Yo suspiro. Sé que otros niños antes que él han tenido ese tipo de encuentros. Pero no tengo nada que decirle, excepto que ahí afuera hay gente que ama y que no se puede hacer nada al respecto.

El niño se toca con precaución la mejilla, palpa el agujero con su índice de yema plana como si tratara de no despertarlo. Asiente. Abre y cierra los párpados. Toma un sorbo de agua —todos los niños de barro aman el agua, siempre la buscan y la encuentran—, se pasa la lengua por los labios y sigue.

Los dedos los perdió en una disputa, me dice. Había tres hombres discutiendo sentados sobre el puente. Uno de ellos decía que Dios vivía en el río; otro, que en el cielo, y el tercero, que no existía. Cuando vieron venir al niño lo detuvieron. Nunca antes se habían cruzado con alguien así. Les pareció una señal, una criatura de otra especie, tan rara y ajena que seguro calificaba para dirimir la cuestión que discutían (también puede ser que fueran de esos que creen que los locos y los niños siempre dicen la verdad). Le preguntaron entonces al niño si el creador de todas las cosas vivía en el agua, en el cielo o en la nada misma. Él los miró con sus ojos negros pintados al carbón y tuvo miedo, porque sabía la respuesta a esa pregunta.

—Las cosas se hicieron a sí mismas, así que todas son dioses —contestó.

(El niño es inteligente.
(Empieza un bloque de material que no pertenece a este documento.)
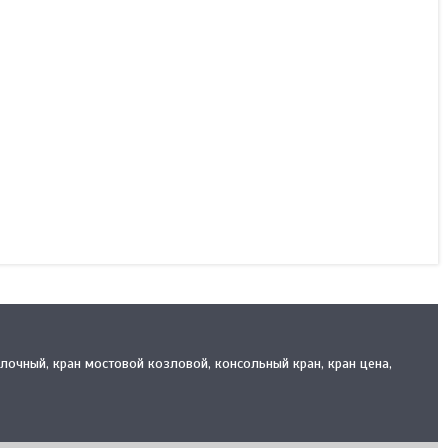
Лебедка электрическая
папильонажная ЛР-5
В наличии
3 532 900 ₸
КУПИТЬ
алочный, кран мостовой козловой, консольный кран, кран цена,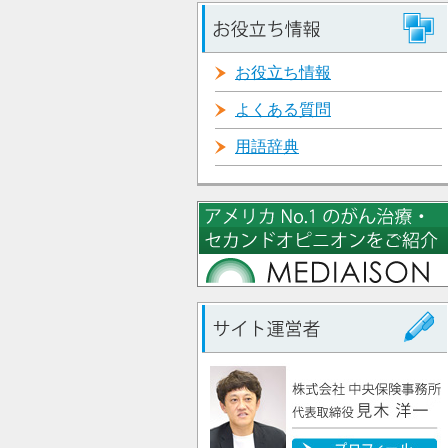
お役立ち情報
よくある質問
用語辞典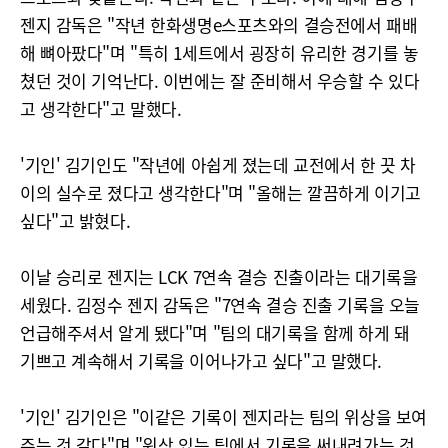
젠지 감독은 "작년 한화생명e스포츠와의 결승전에서 패배
해 뼈아팠다"며 "특히 1세트에서 굉장히 유리한 경기를 놓
쳤던 것이 기억난다. 이번에는 잘 준비해서 우승할 수 있다
고 생각한다"고 말했다.
'기인' 김기인도 "작년에 아쉽게 졌는데 교전에서 한 끗 차
이의 실수로 졌다고 생각한다"며 "올해는 깔끔하게 이기고
싶다"고 밝혔다.
이날 승리로 젠지는 LCK 7연속 결승 진출이라는 대기록을
세웠다. 김정수 젠지 감독은 "7연속 결승 진출 기록을 오늘
언급해주셔서 알게 됐다"며 "팀의 대기록을 함께 하게 돼
기쁘고 계속해서 기록을 이어나가고 싶다"고 말했다.
'기인' 김기인은 "이같은 기록이 젠지라는 팀의 위상을 보여
주는 것 같다"며 "위상 있는 팀에서 기록을 써내려가는 것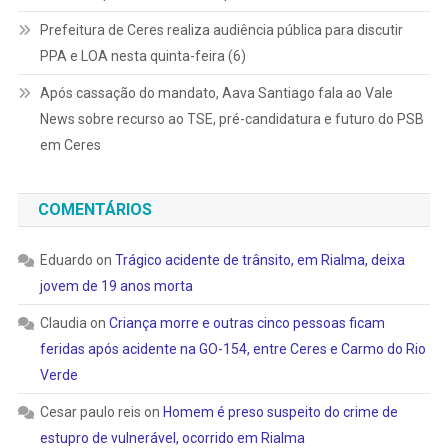
Prefeitura de Ceres realiza audiência pública para discutir
PPA e LOA nesta quinta-feira (6)
Após cassação do mandato, Aava Santiago fala ao Vale
News sobre recurso ao TSE, pré-candidatura e futuro do PSB
em Ceres
COMENTÁRIOS
Eduardo
on
Trágico acidente de trânsito, em Rialma, deixa
jovem de 19 anos morta
Claudia
on
Criança morre e outras cinco pessoas ficam
feridas após acidente na GO-154, entre Ceres e Carmo do Rio
Verde
Cesar paulo reis
on
Homem é preso suspeito do crime de
estupro de vulnerável, ocorrido em Rialma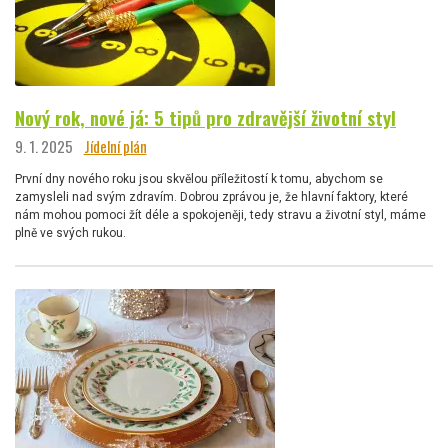
Nový rok, nové já: 5 tipů pro zdravější životní styl
9. 1. 2025
Jídelní plán
První dny nového roku jsou skvělou příležitostí k tomu, abychom se
zamysleli nad svým zdravím. Dobrou zprávou je, že hlavní faktory, které
nám mohou pomoci žít déle a spokojeněji, tedy stravu a životní styl, máme
plně ve svých rukou.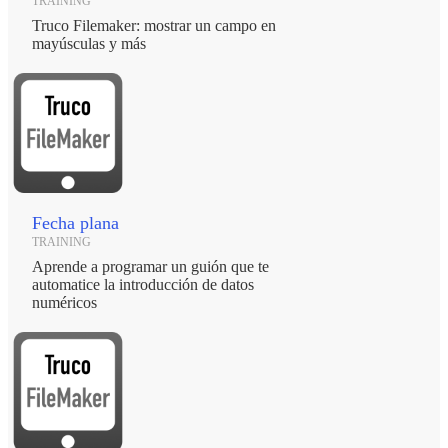
TRAINING
Truco Filemaker: mostrar un campo en
mayúsculas y más
Fecha plana
TRAINING
Aprende a programar un guión que te
automatice la introducción de datos
numéricos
Siempre tiene buenas respuestas a cuestiones filosóficas. No confunde un mero soplo de aire con la respiración de una divinidad.)

Los hombres se enfurecieron. Lo agarraron de los brazos e intentaron arrojarlo al río, donde seguramente se hubiera deshecho en ondas de suave lodo. Pero el niño luchó con sus manos como puños y siguió gritando su verdad.

—¡Nadie me hizo, nadie me hizo! —decía en su intento de protegerme.

Así fue como perdió sus tres dedos y volvió a casa sin haber podido bajar al río. Yo lo miro y trato de no mostrar ninguna emoción. En general, eso me sale. Las emociones son ciertas solo cuando son invisibles. Así que pongo mi mejor cara cuando suspiro y le digo que ahí afuera hay gente que cree y que no se puede hacer nada al respecto.

El niño sonríe sin mostrar los dientes. No está satisfecho, pero acepta lo que digo.